I laughed awkwardly instead, hoping to gloss over my sudden discomfort that there’s very little I love more than a good action movie. To do so usually involves owning up to the scarlet letter of being less than intelligent, which I’ve more than come to terms with. To do so as a woman, however, seems to open the door to questions about a broken moral compass and mental instability. The presumption being that women are somehow expected to skirt away from violence, and to prefer romantic comedies, indie films that require thought, and/or tear-jerker dramas. Anything but bloodshed, gunfire, and revenge.

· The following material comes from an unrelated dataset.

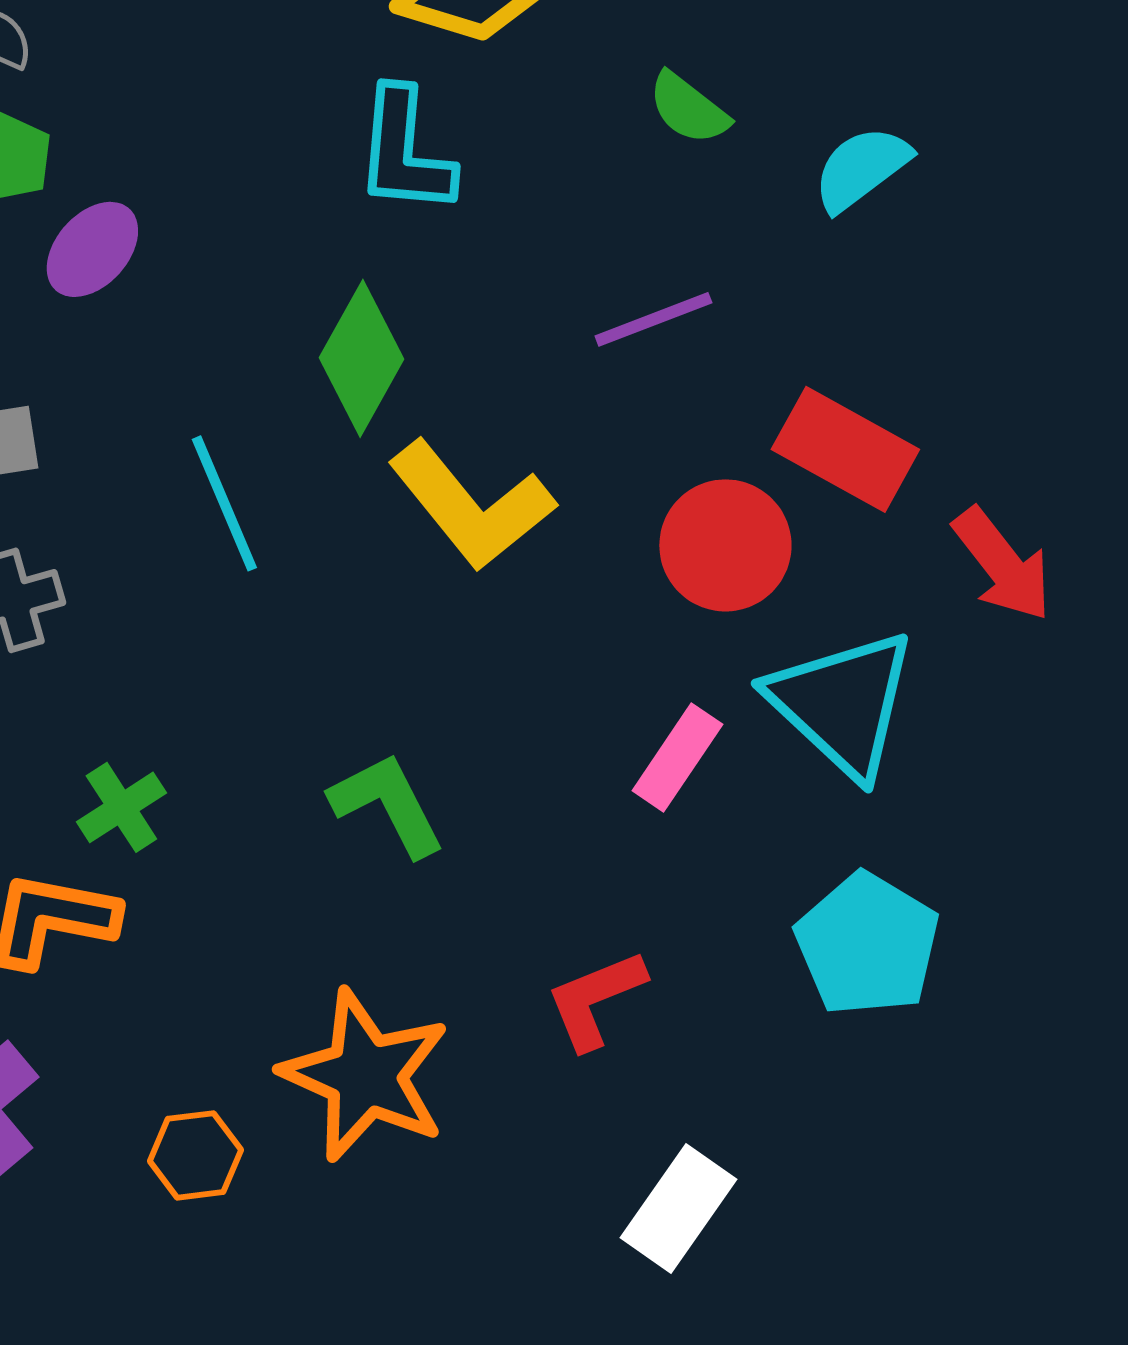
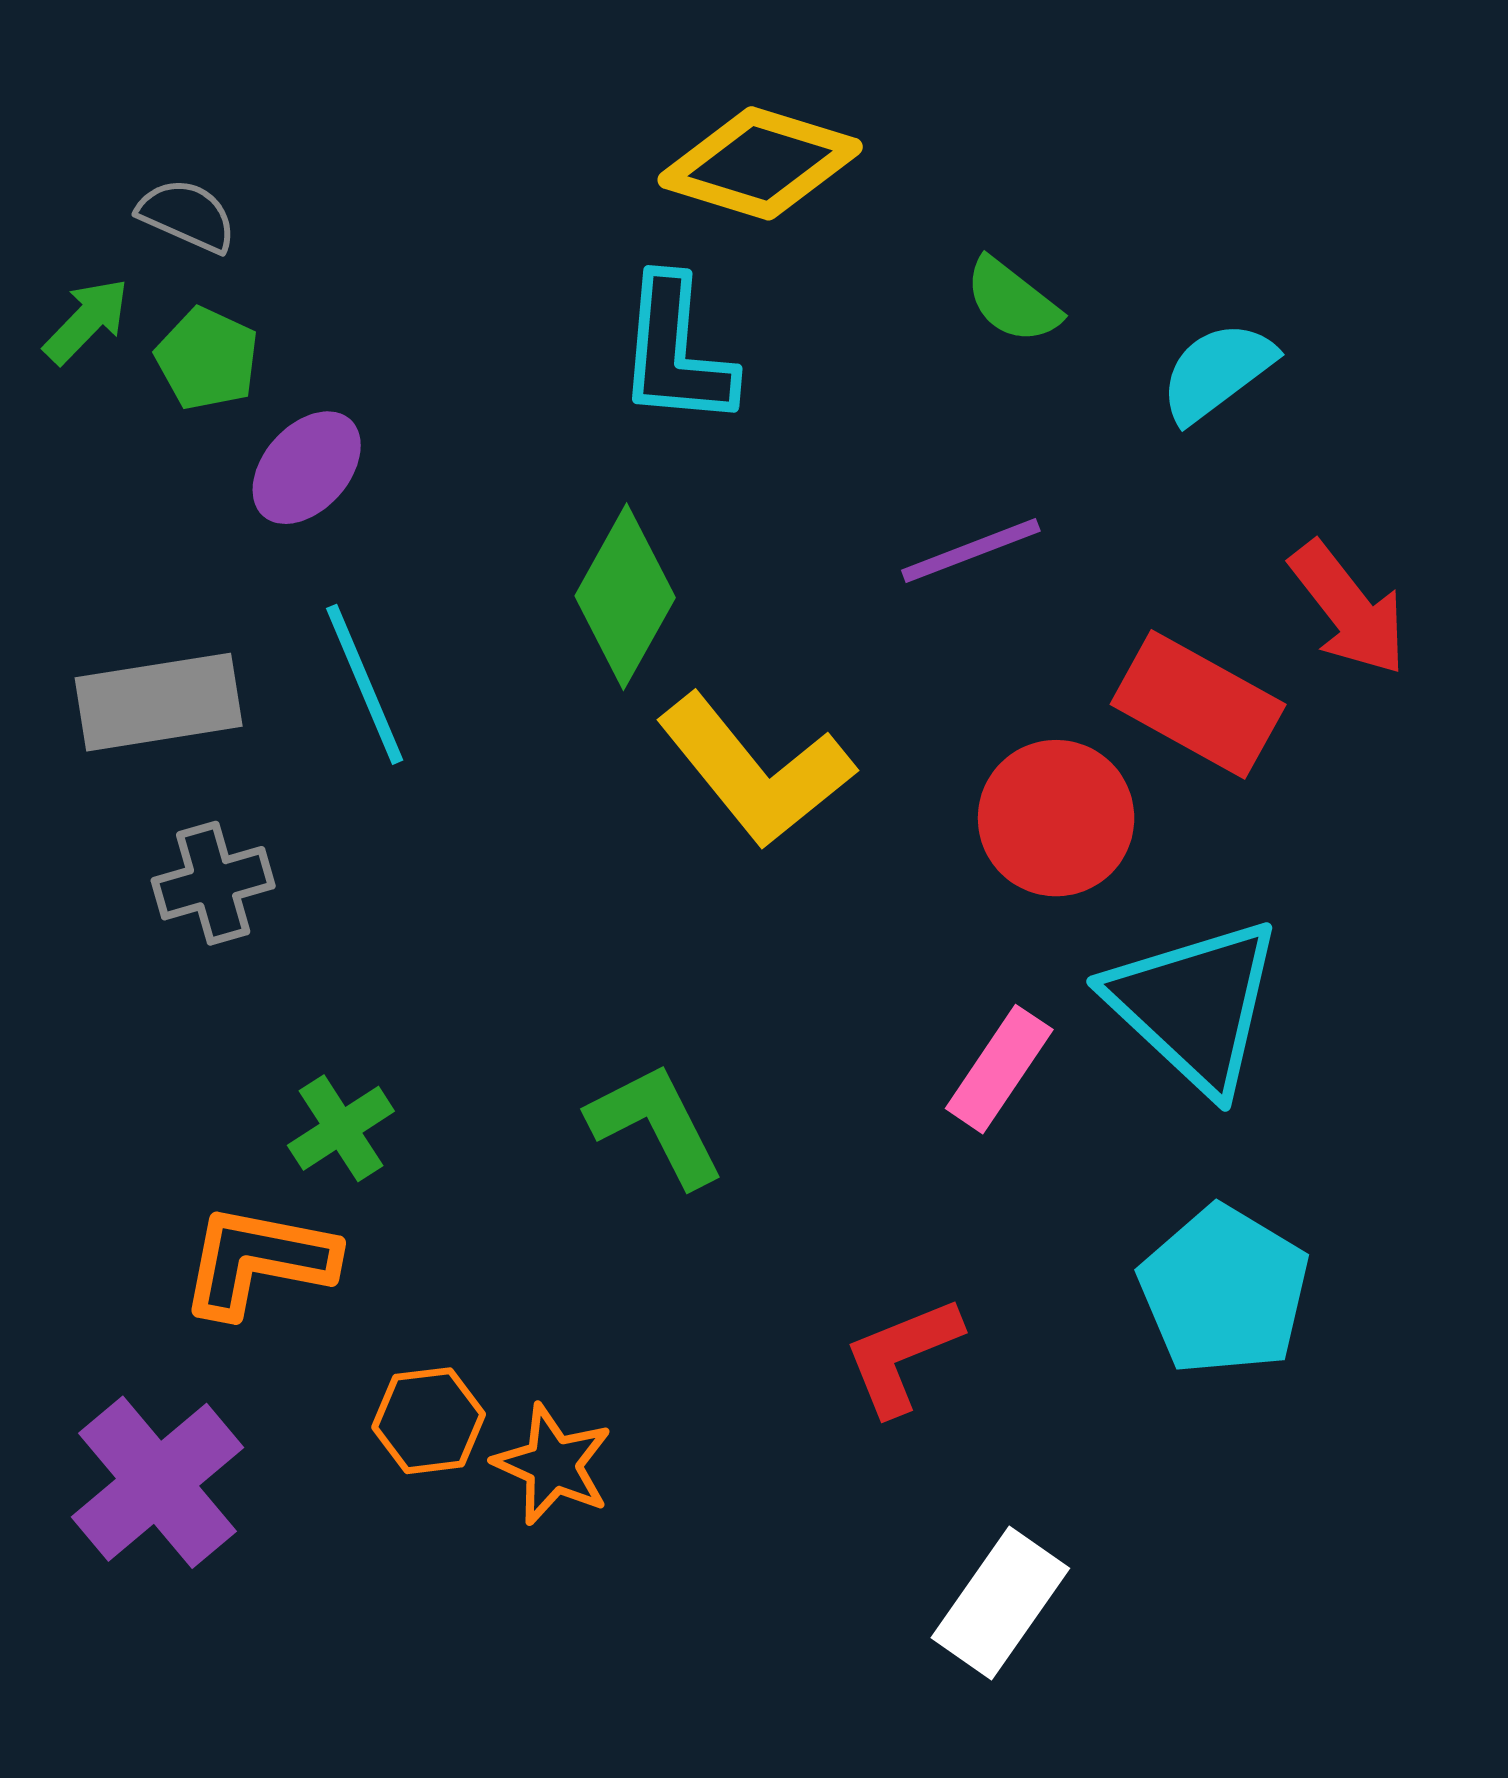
cyan line: (224, 503) -> (365, 684), moved
red arrow: (1002, 564) -> (1348, 609), moved
orange star: (365, 1075) -> (553, 1464), moved, size x0.6
orange hexagon: (195, 1155) -> (429, 1421), moved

To make matters worse, no one is impressed when you’re impressed by violence. For all the obligatory honesty and lack of self-consciousness in admitting that you’ve seen all – yes, all – the Transporter series, and that you communicate with your best friend in quotes from across the entire Fast and Furious series, such admissions are, more often than not, met with derision and suspicion. At best, some suspect it’s a move to gain points with the guys, as if scripted quotes could magically get someone to go home with me (I wish). At worst, I’m a closet psychopath preparing to go Postal (and though I’d almost prefer it, not in the way that involves a mini fridge full of blood bags).

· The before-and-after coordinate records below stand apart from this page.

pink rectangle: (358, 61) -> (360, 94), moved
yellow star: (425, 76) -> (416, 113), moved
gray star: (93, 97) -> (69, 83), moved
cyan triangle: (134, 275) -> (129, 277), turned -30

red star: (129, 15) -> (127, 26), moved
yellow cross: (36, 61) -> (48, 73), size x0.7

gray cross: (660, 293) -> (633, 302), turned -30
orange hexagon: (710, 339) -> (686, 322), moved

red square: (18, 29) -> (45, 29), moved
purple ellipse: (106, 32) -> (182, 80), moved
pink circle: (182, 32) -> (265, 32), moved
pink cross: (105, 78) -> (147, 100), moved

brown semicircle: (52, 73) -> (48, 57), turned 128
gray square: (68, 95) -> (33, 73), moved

“But, why action movies?” Most people say.
When pressed to make any definitive statement on the matter, I am often reduced – like a Playboy aficionado – to offering, “but the story was really good in that one.” Action movies are really dramas wrapped in rampage, I like to claim, as if their appeal isn’t largely confined to their innate brutality. I’ll concede that there is no denying the catharsis of hand-to-hand combat, car chases, gunfights and improbable escapes from equally unrealistic situations…but really, I’m captivated by the inner conflict of the protagonist. Really.

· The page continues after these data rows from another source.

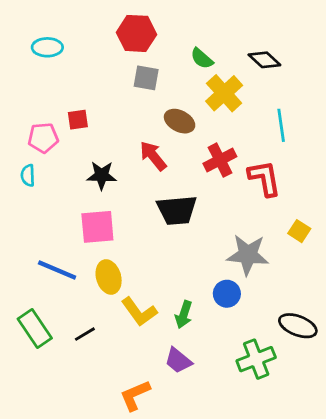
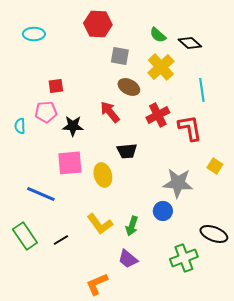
green semicircle: (202, 58) -> (158, 35), moved
gray square: (146, 78) -> (120, 56), moved
pink pentagon: (43, 138) -> (46, 112), moved
black trapezoid: (177, 210) -> (127, 151), size x0.7
yellow ellipse: (109, 277) -> (103, 175), moved

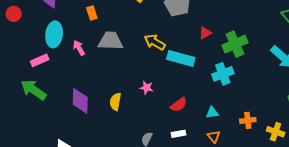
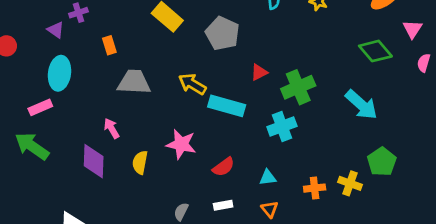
pink arrow: (79, 48) -> (112, 128), moved
pink star: (147, 88) -> (181, 144), size x1.6
yellow cross: (276, 132) -> (350, 183), moved

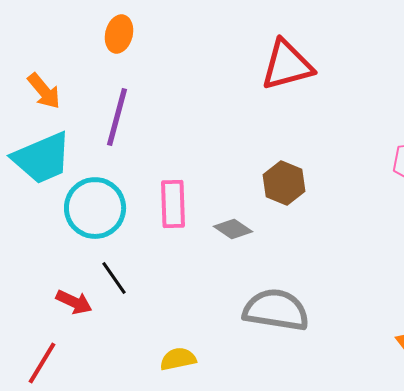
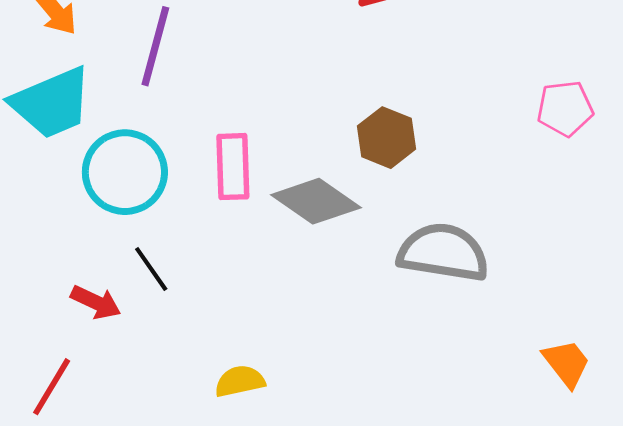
gray diamond: (233, 229) -> (316, 201), size x1.6
gray semicircle: (276, 310) -> (443, 252), moved

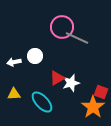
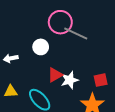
white circle: (35, 56) -> (41, 47), moved
red square: (101, 92) -> (101, 80), moved, turned -32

It’s not complete bullshit. Aside from the thrill of violence, any action movie plot involves turmoil of the nonviolent kind, which usually requires a brief suspension of belief and reality. And it is this plunge into the fantastic that I love as much as the explosions and kung fu contortions. As the lights dim in theatres, action movie addicts take a leap of faith that there is a world where good will eventually overcome, the hero gets the girl or guy, and revenge – sweet, cold, justifiable revenge – can be ours. Like watching Lance win all those Tours “clean,” it’s the shared experience of optimism on EPO that keeps me coming back for more.
That’s probably why, when anxiety attacks hit after passing scenes that remind me too much of New York, Paris, happier times, when sad or frustrating thoughts start creeping in, I’ve found that a good action movie works better than medication. When the typical remedies – pharmaceuticals, pictures of Heinrich Haussler – can’t stem the flow of tears and snot, I turn to Vin Diesel, Bruce Willis, and Sylvester Stallone. I suppose it’s a good thing you can’t drug out heartbreak yet; I still have a lot of movies to catch up on.
The other day, searching for something I haven’t seen before, something with reasonable acting but lots and lots of action, I felt momentary guilt being so comfortable with being so mindless. A scene tugged at the corner of my guilt, then, and I finally had the perfect response to that statement made months ago about art films.
"Why...so...serious?" I should have hissed. Not that he would have gotten it.